*Required action*. Each line from the start of the data below through the one containing "Since the Output" must be reproduced exactly.

*Record set*.
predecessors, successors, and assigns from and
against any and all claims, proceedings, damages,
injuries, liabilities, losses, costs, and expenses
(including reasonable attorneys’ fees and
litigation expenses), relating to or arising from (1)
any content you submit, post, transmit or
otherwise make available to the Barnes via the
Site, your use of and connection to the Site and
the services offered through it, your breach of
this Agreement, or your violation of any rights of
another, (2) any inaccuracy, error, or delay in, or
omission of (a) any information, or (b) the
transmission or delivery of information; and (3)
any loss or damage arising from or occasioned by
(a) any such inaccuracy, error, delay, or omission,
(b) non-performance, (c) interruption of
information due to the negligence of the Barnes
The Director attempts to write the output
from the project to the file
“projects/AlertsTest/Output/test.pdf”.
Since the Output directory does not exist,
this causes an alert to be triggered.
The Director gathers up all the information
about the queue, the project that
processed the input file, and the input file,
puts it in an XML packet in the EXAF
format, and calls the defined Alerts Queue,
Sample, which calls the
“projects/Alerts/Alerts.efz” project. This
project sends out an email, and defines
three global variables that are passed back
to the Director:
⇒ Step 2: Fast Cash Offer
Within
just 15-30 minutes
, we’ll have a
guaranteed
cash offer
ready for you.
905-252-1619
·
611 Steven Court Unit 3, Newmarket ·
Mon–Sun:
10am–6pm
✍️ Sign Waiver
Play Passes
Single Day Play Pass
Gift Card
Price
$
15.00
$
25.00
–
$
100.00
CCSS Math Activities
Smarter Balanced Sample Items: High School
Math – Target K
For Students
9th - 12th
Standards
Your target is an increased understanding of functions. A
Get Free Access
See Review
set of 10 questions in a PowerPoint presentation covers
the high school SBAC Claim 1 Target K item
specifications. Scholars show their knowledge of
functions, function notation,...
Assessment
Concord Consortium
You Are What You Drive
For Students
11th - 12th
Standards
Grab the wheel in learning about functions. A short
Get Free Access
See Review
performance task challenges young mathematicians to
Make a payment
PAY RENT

*Solution to the exercise*.
predecessors, successors, and assigns from and
against any and all claims, proceedings, damages,
injuries, liabilities, losses, costs, and expenses
(including reasonable attorneys’ fees and
litigation expenses), relating to or arising from (1)
any content you submit, post, transmit or
otherwise make available to the Barnes via the
Site, your use of and connection to the Site and
the services offered through it, your breach of
this Agreement, or your violation of any rights of
another, (2) any inaccuracy, error, or delay in, or
omission of (a) any information, or (b) the
transmission or delivery of information; and (3)
any loss or damage arising from or occasioned by
(a) any such inaccuracy, error, delay, or omission,
(b) non-performance, (c) interruption of
information due to the negligence of the Barnes
The Director attempts to write the output
from the project to the file
“projects/AlertsTest/Output/test.pdf”.
Since the Output directory does not exist,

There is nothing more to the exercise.